Alabama state representative Patricia Todd confirmed that Apple’s general counsel called her this week and “confirmed that Apple and Tim are on board” with naming Todd’s LGBT anti-discrimination bill after Apple CEO Tim Cook.
Apple had initially protested associating its chief executive with the provocative legislation, but, AL.com reported Wednesday, the company is now giving its “blessing” to name the bill the “Tim Cook Economic Development Act.”
However, it appears getting Apple and Cook onboard came only after Apple performed complex maneuvers to distance itself from the bill — and received unflattering press.

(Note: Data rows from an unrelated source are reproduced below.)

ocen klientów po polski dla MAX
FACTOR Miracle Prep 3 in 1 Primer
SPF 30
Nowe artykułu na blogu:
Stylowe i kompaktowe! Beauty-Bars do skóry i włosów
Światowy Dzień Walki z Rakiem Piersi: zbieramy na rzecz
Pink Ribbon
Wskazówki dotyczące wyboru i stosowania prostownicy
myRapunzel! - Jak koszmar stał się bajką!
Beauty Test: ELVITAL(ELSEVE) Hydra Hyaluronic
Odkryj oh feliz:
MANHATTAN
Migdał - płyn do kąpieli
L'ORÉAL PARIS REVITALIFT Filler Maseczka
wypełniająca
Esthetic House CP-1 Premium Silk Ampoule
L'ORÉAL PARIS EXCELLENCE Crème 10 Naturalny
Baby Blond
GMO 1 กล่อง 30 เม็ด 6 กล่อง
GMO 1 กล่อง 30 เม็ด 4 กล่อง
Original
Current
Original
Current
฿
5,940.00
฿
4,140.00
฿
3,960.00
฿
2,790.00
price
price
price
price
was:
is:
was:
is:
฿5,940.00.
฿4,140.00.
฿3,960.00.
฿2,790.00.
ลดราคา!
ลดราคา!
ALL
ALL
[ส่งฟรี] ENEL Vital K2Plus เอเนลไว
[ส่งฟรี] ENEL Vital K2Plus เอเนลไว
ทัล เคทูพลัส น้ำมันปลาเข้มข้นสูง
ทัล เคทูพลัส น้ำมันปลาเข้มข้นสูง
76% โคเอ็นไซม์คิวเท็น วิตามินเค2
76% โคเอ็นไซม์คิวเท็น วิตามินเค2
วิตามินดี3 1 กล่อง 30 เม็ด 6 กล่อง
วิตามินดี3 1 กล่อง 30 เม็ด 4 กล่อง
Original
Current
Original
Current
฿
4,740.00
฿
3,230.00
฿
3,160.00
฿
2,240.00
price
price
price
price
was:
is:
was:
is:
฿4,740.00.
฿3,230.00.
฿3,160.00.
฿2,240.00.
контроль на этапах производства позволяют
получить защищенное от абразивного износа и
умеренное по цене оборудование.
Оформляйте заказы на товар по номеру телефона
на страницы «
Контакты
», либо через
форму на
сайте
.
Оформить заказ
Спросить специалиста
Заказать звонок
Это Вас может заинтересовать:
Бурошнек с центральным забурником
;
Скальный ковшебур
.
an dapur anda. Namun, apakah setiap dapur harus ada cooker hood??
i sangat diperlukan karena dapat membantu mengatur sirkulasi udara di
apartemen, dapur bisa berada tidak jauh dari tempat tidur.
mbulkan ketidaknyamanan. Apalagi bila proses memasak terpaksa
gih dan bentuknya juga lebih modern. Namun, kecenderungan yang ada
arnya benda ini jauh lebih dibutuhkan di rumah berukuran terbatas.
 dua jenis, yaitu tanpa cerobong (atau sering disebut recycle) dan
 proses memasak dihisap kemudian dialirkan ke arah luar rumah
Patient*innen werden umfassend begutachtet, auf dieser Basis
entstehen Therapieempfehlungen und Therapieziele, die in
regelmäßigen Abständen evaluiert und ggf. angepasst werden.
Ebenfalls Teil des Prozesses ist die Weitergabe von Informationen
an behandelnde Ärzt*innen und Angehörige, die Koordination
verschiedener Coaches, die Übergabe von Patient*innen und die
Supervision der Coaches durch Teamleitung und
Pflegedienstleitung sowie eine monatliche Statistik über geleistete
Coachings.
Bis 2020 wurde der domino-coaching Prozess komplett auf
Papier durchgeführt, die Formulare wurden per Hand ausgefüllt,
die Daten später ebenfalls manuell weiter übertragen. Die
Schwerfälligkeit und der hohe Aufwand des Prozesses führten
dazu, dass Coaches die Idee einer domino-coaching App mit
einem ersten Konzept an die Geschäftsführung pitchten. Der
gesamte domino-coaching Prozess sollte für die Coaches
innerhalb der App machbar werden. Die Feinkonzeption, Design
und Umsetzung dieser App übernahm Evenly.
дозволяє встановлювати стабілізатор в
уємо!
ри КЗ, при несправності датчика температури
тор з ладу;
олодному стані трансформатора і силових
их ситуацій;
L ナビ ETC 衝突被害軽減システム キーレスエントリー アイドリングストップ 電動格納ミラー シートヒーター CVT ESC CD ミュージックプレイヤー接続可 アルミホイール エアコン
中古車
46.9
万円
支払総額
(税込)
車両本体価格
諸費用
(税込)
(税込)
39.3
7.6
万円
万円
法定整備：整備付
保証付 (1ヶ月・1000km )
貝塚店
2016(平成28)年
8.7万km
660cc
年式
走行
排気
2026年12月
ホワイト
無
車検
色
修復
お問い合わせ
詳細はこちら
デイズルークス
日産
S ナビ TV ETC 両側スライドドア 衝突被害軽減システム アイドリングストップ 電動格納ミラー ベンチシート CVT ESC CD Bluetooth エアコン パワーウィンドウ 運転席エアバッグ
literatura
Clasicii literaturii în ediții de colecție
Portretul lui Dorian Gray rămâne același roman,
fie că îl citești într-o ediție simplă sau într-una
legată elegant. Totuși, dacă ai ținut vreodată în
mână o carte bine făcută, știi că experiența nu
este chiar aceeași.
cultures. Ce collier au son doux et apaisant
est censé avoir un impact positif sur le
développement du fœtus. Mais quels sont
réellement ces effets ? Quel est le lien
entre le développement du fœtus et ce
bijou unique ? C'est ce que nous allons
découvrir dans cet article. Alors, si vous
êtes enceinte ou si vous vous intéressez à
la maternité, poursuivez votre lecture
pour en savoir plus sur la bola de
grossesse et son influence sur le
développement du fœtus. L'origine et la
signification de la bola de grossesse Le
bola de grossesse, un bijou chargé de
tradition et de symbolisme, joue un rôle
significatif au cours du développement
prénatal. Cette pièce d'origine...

Todd said naming the bill after Cook did not initially sit so well with Apple and that a company representative called her to pressure her to remove Cook’s name from the bill, which she then volunteered to do.
A story with the headline “Apple Didn’t Want Alabama’s LGBT Rights Bill Named After Its CEO,” was published, Apple issued a statement that said “we’re sorry if there was any miscommunication.”
The company said Cook was personally honored to hear Todd wanted to name a bill after him.
Wednesday, AL.com reported that Todd “is moving ahead with plans to name an anti-discrimination act after Apple CEO Tim Cook. And now, she’s got the blessings of the tech giant itself.” This reportedly happened after Bruce Sewell, Apple’s general counsel, called Todd on Tuesday.
“[Sewell] apologized profusely and said there was an employee that was trying to protect Apple from controversy,” Todd told AL.com. “He said ‘I’m here to assure you we support this 100 percent.”